On 2006-10-25 at 20:57-0000 Aaron Denney wrote:
On 2006-10-25, Jon Fairbairn
wrote: No. A small alteration to the lexical syntax for the sake of improved readability seems perfectly justifiable as long as it doesn't make the lexical syntax /significantly/ more complicated or harder to learn.
Sure. But some of us don't find it terribly readable.
I'm not sure what you are saying here. Assessing readability by introspection is terribly unreliable. Unfamiliarity with the presentation of numbers with underlines is likely to make them feel a bit awkward to begin with, but habituation is likely to change that. We do know from venerable experiments that humans can easily identify small groups of things without counting. Most people can recognise three easily, few people can recognise eight. So it's no surprise that the standard presentation of numbers groups digits in threes. If you were to conduct an experiment on yourself that presented you with numbers displayed in all three forms (ungrouped, thin spaced and with underlines) and timed how long it took you to read them out, I'd be surprised if the underline grouped form (even while still unfamiliar) didn't beat the ungrouped form. Quickly now, is 20000000000 tens of millions, tens or hundreds orthousands of millions?
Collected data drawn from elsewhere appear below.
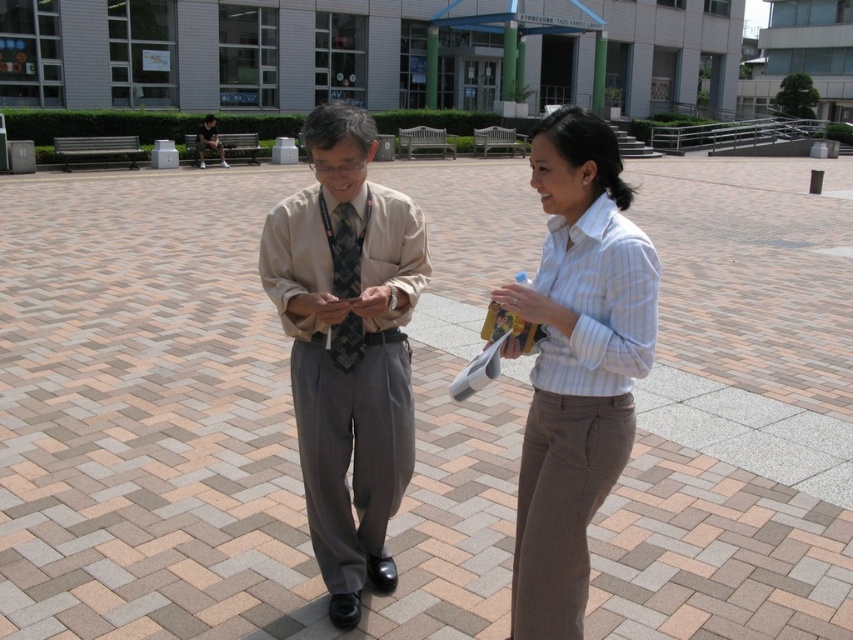 Question: Among these objects, which one is nearest to the camera?

Choices:
 (A) dark gray textured tie at center
 (B) striped cotton shirt at center

Answer: (B)

Question: Can you confirm if light brown fabric shirt at center is thinner than striped cotton shirt at center?

Choices:
 (A) no
 (B) yes

Answer: (A)

Question: Does light brown fabric shirt at center have a greater width compared to striped cotton shirt at center?

Choices:
 (A) yes
 (B) no

Answer: (A)

Question: Can you confirm if light brown fabric shirt at center is wider than matte beige shirt at center?

Choices:
 (A) no
 (B) yes

Answer: (A)

Question: Which point appears closest to the camera in this image?

Choices:
 (A) (405, 452)
 (B) (573, 433)
 (C) (335, 252)

Answer: (B)

Question: Which is nearer to the dark gray textured tie at center?

Choices:
 (A) matte beige shirt at center
 (B) light brown fabric shirt at center

Answer: (A)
Now try the same for 2_000_000_000 or 20_000_000_000.
I think the ~~ operator hack gets 90% of the "benefit" for those who want it.
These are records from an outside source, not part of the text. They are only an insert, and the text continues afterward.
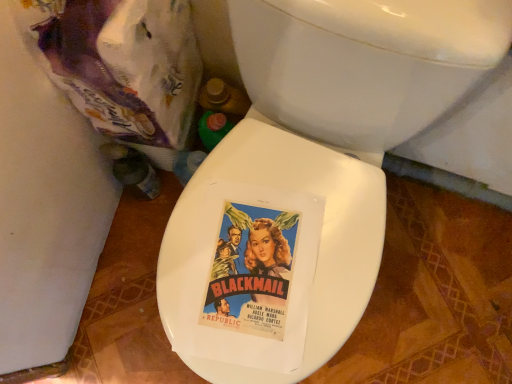 Question: Is white glossy toilet seat at center oriented towards purple plastic bag at upper left?

Choices:
 (A) yes
 (B) no

Answer: (B)

Question: Considering the relative sizes of white glossy toilet seat at center and purple plastic bag at upper left in the image provided, is white glossy toilet seat at center shorter than purple plastic bag at upper left?

Choices:
 (A) no
 (B) yes

Answer: (A)

Question: Is white glossy toilet seat at center with purple plastic bag at upper left?

Choices:
 (A) yes
 (B) no

Answer: (B)

Question: Considering the relative sizes of white glossy toilet seat at center and purple plastic bag at upper left in the image provided, is white glossy toilet seat at center bigger than purple plastic bag at upper left?

Choices:
 (A) no
 (B) yes

Answer: (B)

Question: Considering the relative positions of white glossy toilet seat at center and purple plastic bag at upper left in the image provided, is white glossy toilet seat at center behind purple plastic bag at upper left?

Choices:
 (A) yes
 (B) no

Answer: (B)

Question: Is white glossy toilet seat at center to the right of purple plastic bag at upper left from the viewer's perspective?

Choices:
 (A) yes
 (B) no

Answer: (A)

Question: Does purple plastic bag at upper left have a lesser width compared to white glossy toilet seat at center?

Choices:
 (A) no
 (B) yes

Answer: (B)

Question: Is purple plastic bag at upper left bigger than white glossy toilet seat at center?

Choices:
 (A) yes
 (B) no

Answer: (B)

Question: Could you tell me if purple plastic bag at upper left is facing white glossy toilet seat at center?

Choices:
 (A) no
 (B) yes

Answer: (A)

Question: From a real-world perspective, does purple plastic bag at upper left stand above white glossy toilet seat at center?

Choices:
 (A) yes
 (B) no

Answer: (A)

Question: Would you say white glossy toilet seat at center is part of purple plastic bag at upper left's contents?

Choices:
 (A) yes
 (B) no

Answer: (B)

Question: Is purple plastic bag at upper left outside of white glossy toilet seat at center?

Choices:
 (A) yes
 (B) no

Answer: (A)

Question: Looking at their shapes, would you say white glossy toilet seat at center is wider or thinner than purple plastic bag at upper left?

Choices:
 (A) thin
 (B) wide

Answer: (B)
I thought my earlier message adequately demonstrated that it does /not/. Another case: if you change “square 123479010987” to “square 123_479_010_987” to improve readability it still means the same thing. If you change it to “square 123~~479~~010~~987” it doesn't.
although my preference would be something a bit more restrictive, requiring numbers to have groups of the same number of digits after each “_” and beginning with a shorter group (ie 12_000_000 and 1200_0000 would be valid but 1247_000 would not). I'm not wedded to this requirement (and it would take a more sophisticated grammar to formalise).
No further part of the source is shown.